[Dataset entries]
========================================

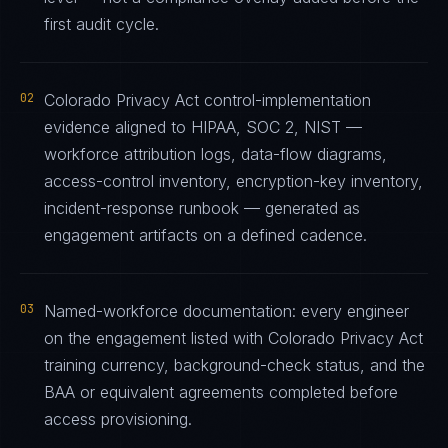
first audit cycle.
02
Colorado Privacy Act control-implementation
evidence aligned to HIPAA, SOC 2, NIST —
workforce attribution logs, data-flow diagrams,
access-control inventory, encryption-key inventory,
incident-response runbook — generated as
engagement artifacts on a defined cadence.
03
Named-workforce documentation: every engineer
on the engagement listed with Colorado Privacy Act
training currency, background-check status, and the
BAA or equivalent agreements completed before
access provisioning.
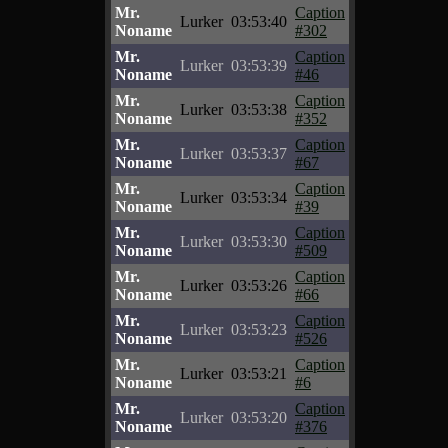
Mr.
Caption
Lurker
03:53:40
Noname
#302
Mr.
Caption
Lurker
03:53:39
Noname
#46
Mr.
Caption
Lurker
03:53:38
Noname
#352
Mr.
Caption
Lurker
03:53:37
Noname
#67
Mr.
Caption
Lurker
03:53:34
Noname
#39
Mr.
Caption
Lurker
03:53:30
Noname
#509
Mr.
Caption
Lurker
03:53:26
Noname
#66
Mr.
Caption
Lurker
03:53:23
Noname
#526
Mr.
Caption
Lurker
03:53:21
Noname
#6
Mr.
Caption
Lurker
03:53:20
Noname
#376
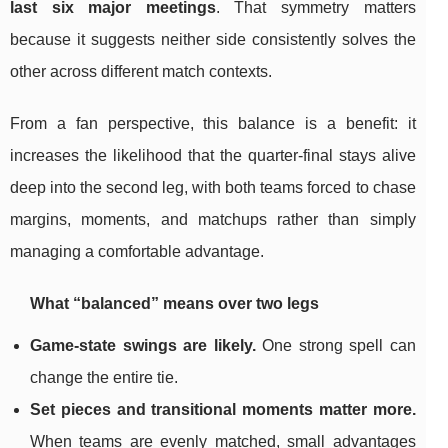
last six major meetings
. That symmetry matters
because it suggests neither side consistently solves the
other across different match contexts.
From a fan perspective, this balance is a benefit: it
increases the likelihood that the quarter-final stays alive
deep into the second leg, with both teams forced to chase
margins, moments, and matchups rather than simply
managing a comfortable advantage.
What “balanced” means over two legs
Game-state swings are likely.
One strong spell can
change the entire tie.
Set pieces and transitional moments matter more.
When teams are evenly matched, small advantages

========================================

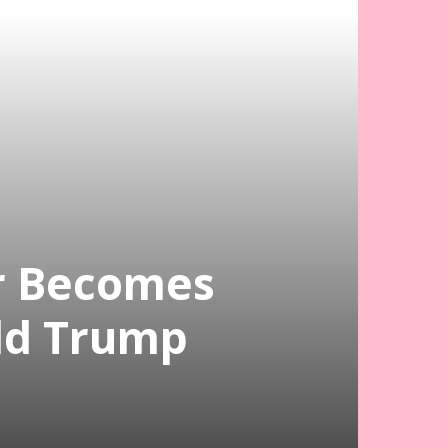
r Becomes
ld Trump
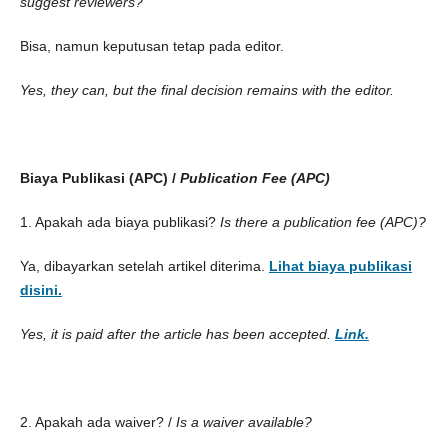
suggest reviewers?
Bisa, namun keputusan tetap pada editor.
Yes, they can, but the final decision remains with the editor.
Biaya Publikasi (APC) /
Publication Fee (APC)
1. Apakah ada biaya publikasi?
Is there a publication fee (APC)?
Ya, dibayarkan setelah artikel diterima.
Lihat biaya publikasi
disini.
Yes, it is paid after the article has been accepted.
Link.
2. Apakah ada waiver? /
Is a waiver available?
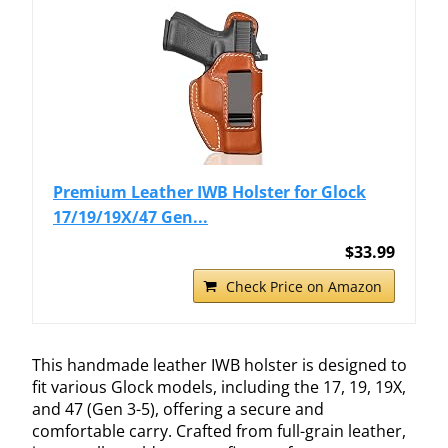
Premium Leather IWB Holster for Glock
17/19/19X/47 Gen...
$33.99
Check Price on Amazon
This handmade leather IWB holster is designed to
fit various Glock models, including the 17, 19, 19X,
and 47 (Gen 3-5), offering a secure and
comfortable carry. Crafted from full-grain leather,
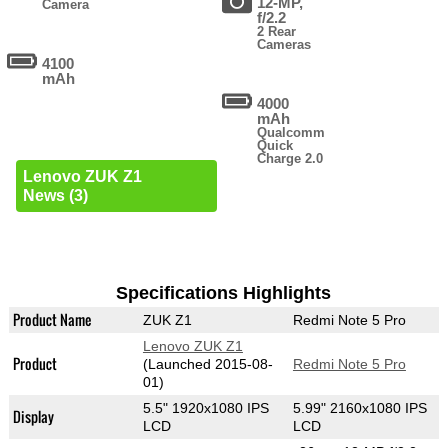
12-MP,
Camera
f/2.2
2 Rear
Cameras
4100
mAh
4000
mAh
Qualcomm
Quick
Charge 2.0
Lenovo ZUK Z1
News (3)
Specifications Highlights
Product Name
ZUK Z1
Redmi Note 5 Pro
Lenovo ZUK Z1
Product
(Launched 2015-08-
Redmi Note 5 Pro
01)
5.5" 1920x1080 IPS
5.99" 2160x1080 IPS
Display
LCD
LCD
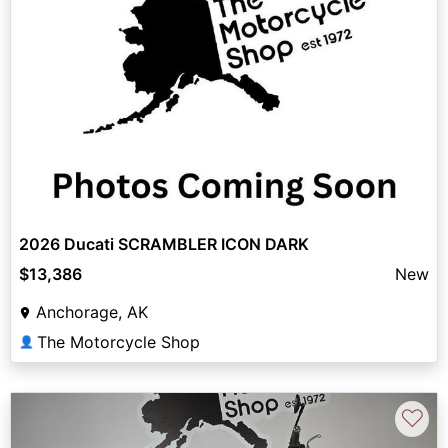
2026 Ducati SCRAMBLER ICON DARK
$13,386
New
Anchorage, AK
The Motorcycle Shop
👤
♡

========================================

**What you are asked to do**
Looking at the data above, return every line from the one with "deep into the" down to the one with "When teams are", exactly and inclusively.

**Written solution**
deep into the second leg, with both teams forced to chase
margins, moments, and matchups rather than simply
managing a comfortable advantage.
What “balanced” means over two legs
Game-state swings are likely.
One strong spell can
change the entire tie.
Set pieces and transitional moments matter more.
When teams are evenly matched, small advantages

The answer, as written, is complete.